Wednesday, August 01, 2007

Sleeper Cell

Having raced through to the finale of series one of Dexter I am yet again in need of another US series to fixate on before the others all renew in the Autumn.

Dexter just got better and better. I was reminded of Milan Kundera's remarks in The Curtain to the effect that the best kind of novelist is usually one that has suppressed his or her (though as far as Kundera is concerned definitely his) soul, for in this series we witness how the 'empty' sociopath has privileged access to a certain kind of truth, and in the case of Dexter Morgan, a heightened sense of the redemptive possibilities of love. It's a theme that crops up again, though more bleakly, in the novels of Michel Houellebecq.
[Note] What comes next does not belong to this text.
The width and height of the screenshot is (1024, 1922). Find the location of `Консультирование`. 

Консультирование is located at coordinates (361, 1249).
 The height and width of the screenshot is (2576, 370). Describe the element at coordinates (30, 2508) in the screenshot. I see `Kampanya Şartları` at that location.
And so I have started to watch Showtime's other hit series Sleeper Cell. It's just a pity that I happen to be reading Updike's excellent Terrorist at the same time, because it is serving to sharpen the stabs of intellectual pain caused by the lack of real insight in this series, though it is undoubtedly entertaining enough. In the place of such insight we have an attempt to impress viewers with simple expectations by confounding the more obvious stereotypes. Not only is it a poor guide to the make-up and motivations of would-be Islamists operating in mainland USA, if that was really how the security services intend to combat the threat, then thousands of Americans could probably kiss their asses goodbye.